HC Deb 06 February 1854 vol 130 cc270-1

said, he begged to ask the right hon. Baronet the First Lord of the Admiralty whether it was probable that an office would be established to co-operate with Captain Maury and the American Government in oceanic and other scientific observations; and whether the important collections of observations on currents, winds, and temperature, already in possession of the Admiralty, would be rendered accessible to the head of the proposed office?

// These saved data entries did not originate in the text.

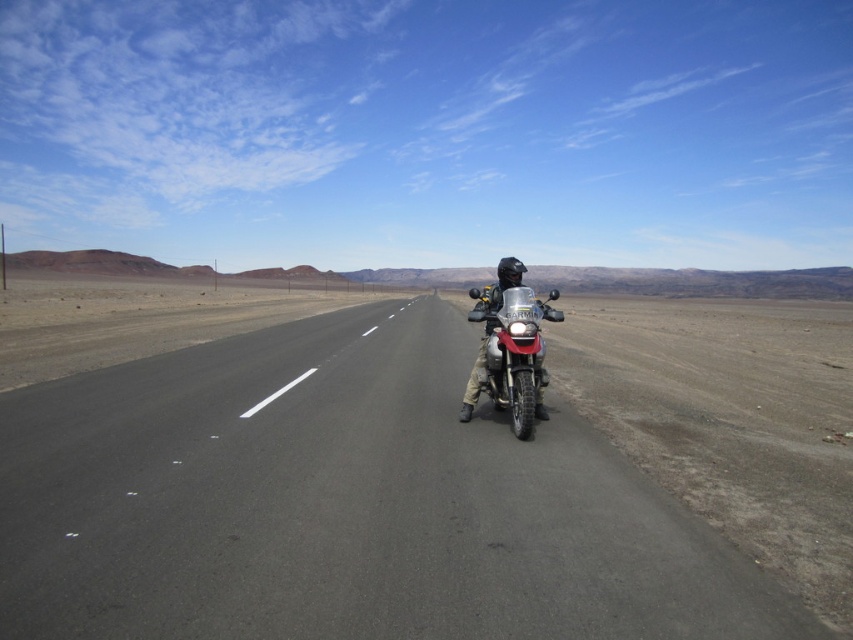 What do you see at coordinates (343, 504) in the screenshot? Image resolution: width=853 pixels, height=640 pixels. I see `asphalt road at center` at bounding box center [343, 504].

Does asphalt road at center appear on the right side of metallic silver motorcycle at center?

In fact, asphalt road at center is to the left of metallic silver motorcycle at center.

The width and height of the screenshot is (853, 640). Identify the location of asphalt road at center. (343, 504). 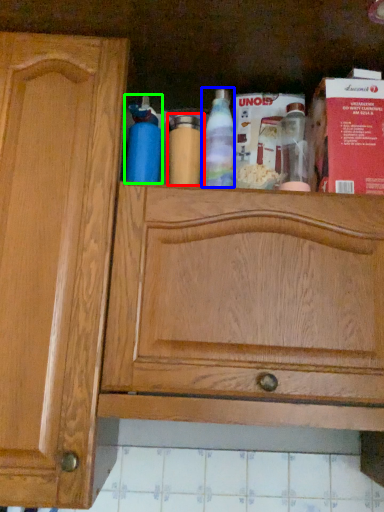 Question: Considering the real-world distances, which object is farthest from bottle (highlighted by a red box)? bottle (highlighted by a blue box) or bottle (highlighted by a green box)?

Choices:
 (A) bottle
 (B) bottle

Answer: (B) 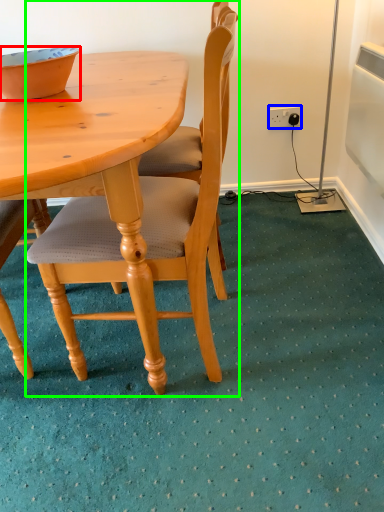 Question: Which object is the closest to the bowl (highlighted by a red box)? Choose among these: power outlet (highlighted by a blue box) or chair (highlighted by a green box).

Choices:
 (A) power outlet
 (B) chair

Answer: (B) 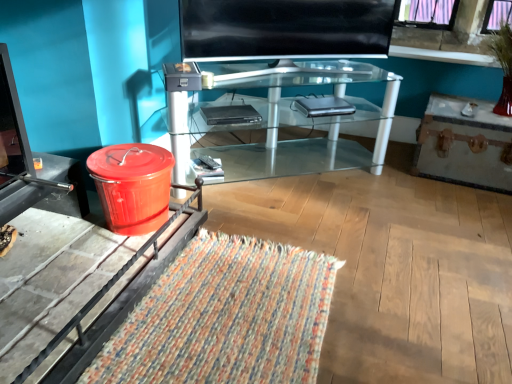 Where is `free space to the back side of woven multicolored mat at lower left`? free space to the back side of woven multicolored mat at lower left is located at coordinates (292, 212). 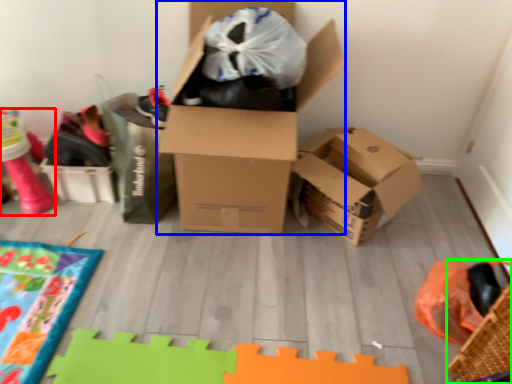 Question: Which object is positioned farthest from toy (highlighted by a red box)? Select from box (highlighted by a blue box) and basket (highlighted by a green box).

Choices:
 (A) box
 (B) basket

Answer: (B) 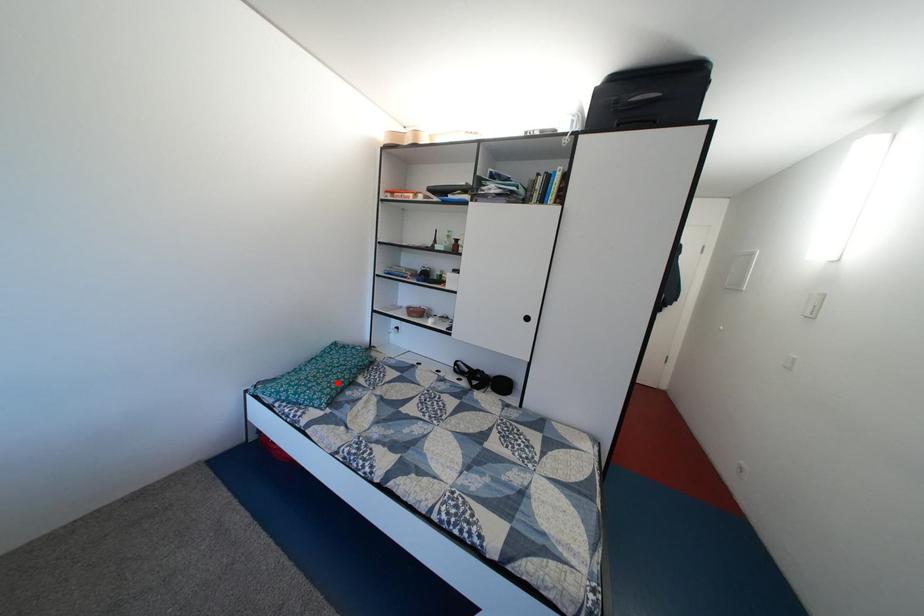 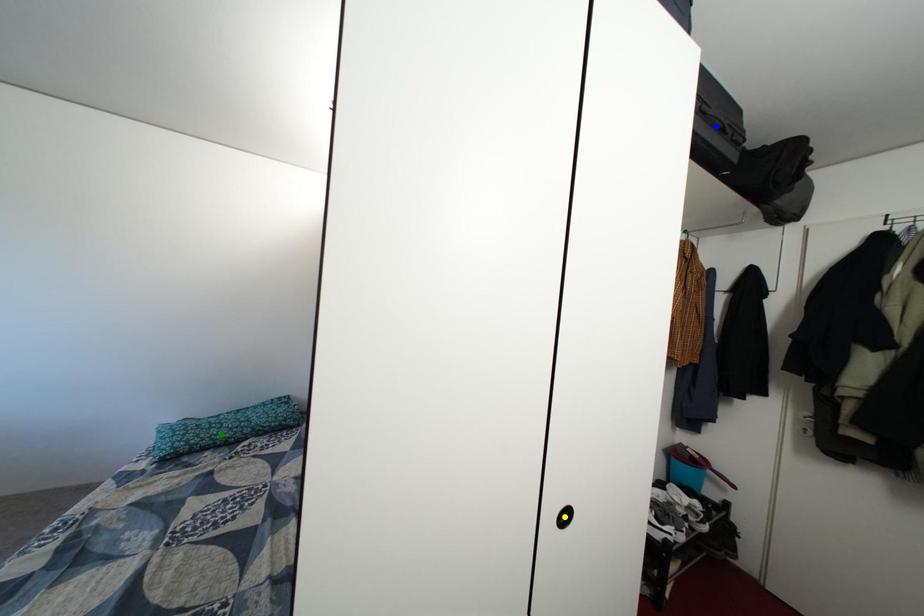 Question: I am providing you with two images of the same scene from different viewpoints. A red point is marked on the first image. You are given multiple points on the second image. Which spot in image 2 lines up with the point in image 1?

Choices:
 (A) green point
 (B) blue point
 (C) yellow point

Answer: (A)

said, he was happy to inform his hon. Friend that, amidst more pressing and less peaceful occupations, the subject to which he had adverted had not failed to attract the attention of the Government. The President of the Board of Trade and he (Sir J. Graham) sent Captain Beechy to the Conference at Brussels, and in consequence of his report, it was the intention of the Government to appoint an officer to whom the observations made both on board merchant ships and Queen's ships would be referred. A Vote for this purpose would be taken in the Navy Estimates; and orders had been issued to the commanders of Her Majesty's ships, directing that meteorological observations should be made every four watches—that was, once every four hours—in every part of the world where Queen's ships were employed. An opportunity of making similar observations would also be furnished to a select number of merchant ships—not fewer than one hundred—and the result of all these observations would, be returned to the Board of Trade, where they would be digested. They would then be communicated to Captain Maury, as would also the reports already received.